The Hunter Biden controversy also has provided Mr. Trump with a welcome diversion from constant media coverage of the coronavirus pandemic. Referring to the large crowds he draws at every campaign stop, the president said life in Arizona is returning to normal.

“Everybody needs to get out and vote. Your state is doing great with the pandemic,” he said. “They’re getting tired of the pandemic, aren’t they? People aren’t buying it, CNN — you dumb bastards. That’s all they talk about. Under my leadership … the pandemic will soon end. We’re rounding the turn. Normal life will rapidly return.”

The president’s reelection campaign and the Republican National Committee said Monday they will surge spending by $55 million on TV ads in five battleground states in the final two weeks of the tightening race. The spending is a 40% increase from the campaign’s initial plans, and will focus primarily on seniors in Michigan, North Carolina, Arizona, Iowa and Wisconsin.

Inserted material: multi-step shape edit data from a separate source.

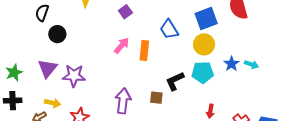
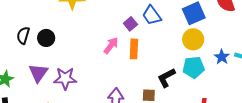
purple square: (125, 12) -> (130, 24), moved
black semicircle: (42, 13) -> (23, 35), moved
blue trapezoid: (169, 29) -> (152, 15), moved

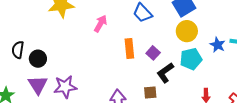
purple square: (130, 24) -> (153, 53), moved
black circle: (46, 38) -> (38, 59), moved
pink arrow: (111, 45) -> (100, 24), moved

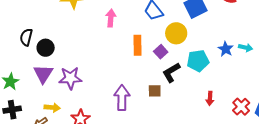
pink arrow: (100, 24) -> (111, 18), turned -30
yellow circle: (187, 31) -> (176, 33), moved

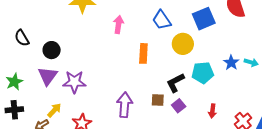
black semicircle: (26, 37) -> (22, 38), moved, turned -48
purple square: (161, 52) -> (179, 106), moved
yellow arrow: (52, 108) -> (54, 110), turned -56

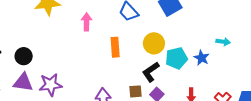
yellow circle: (183, 44) -> (154, 43), moved
blue star: (231, 63) -> (202, 58), moved
purple triangle: (48, 76) -> (23, 82), turned -50

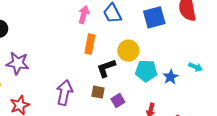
pink arrow: (87, 22) -> (84, 15), moved
black L-shape: (151, 72) -> (106, 68), moved

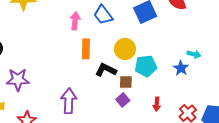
black L-shape: (106, 68) -> (106, 70), turned 55
blue star: (171, 77) -> (181, 68), moved
brown square: (98, 92) -> (126, 82), moved

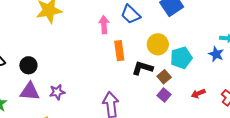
purple star: (18, 80) -> (57, 92), size x0.7
brown square: (126, 82) -> (164, 77), turned -32
red arrow: (157, 104) -> (198, 94), turned 72

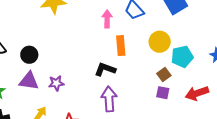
black L-shape: (142, 68) -> (105, 69), moved
red arrow: (198, 94) -> (197, 93), size x1.6
purple square: (164, 95) -> (163, 93), turned -32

“We have more than sufficient air cover,” said campaign manager Bill Stepien. “The goal of this is to make sure we’re supporting our ground troops.”

Mr. Stepien also said campaign officials feel more confident than at any point this year that the president will win reelection, based on their internal polling, voter registration data and early-voting trends. He predicted the president will win Florida, North Carolina, Georgia, Nevada, Iowa, and Ohio, among other contested states.

Campaign senior adviser Jason Miller said several developments have given the president’s reelection a boost in the past two weeks. He noted that Mr. Trump returned to the campaign trail last week after recovering from COVID-19, the confirmation hearing for Supreme Court nominee Amy Coney Barrett put Democrats on the defensive over their plan to “pack” the high court, and the Hunter Biden email scandal has the Democratic nominee looking for cover.

“This is really dogging Joe Biden,” Mr. Miller said, noting that Mr. Biden has dodged questions about it and won’t hold public appearances this week until the final debate on Thursday. “It’s really disrespectful to voters. They can tell if a candidate truly wants the job.”

• Dave Boyer reported from Washington; Rowan Scarborough contributed to this report.